▶ _What needs to be done_: Using the entries that follow, collect the lines where the word "cookie" appears.
Start of Information supplied
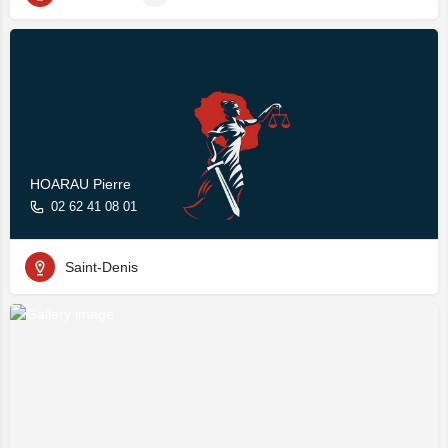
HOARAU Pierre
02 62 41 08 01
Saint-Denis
End of Information supplied
Start of Information supplied
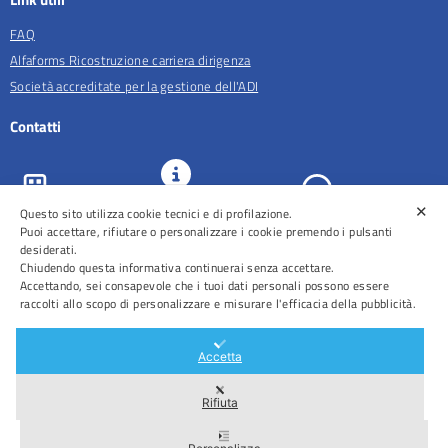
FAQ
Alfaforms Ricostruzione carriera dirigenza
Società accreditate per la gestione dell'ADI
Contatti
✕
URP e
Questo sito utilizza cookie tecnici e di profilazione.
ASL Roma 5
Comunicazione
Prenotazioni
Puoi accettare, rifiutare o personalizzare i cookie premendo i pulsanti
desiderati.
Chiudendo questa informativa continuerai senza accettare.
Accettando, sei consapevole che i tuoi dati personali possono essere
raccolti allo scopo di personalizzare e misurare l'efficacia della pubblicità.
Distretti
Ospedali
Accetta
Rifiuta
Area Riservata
End of Information supplied
▶ _Solution_:
Questo sito utilizza cookie tecnici e di profilazione.
Puoi accettare, rifiutare o personalizzare i cookie premendo i pulsanti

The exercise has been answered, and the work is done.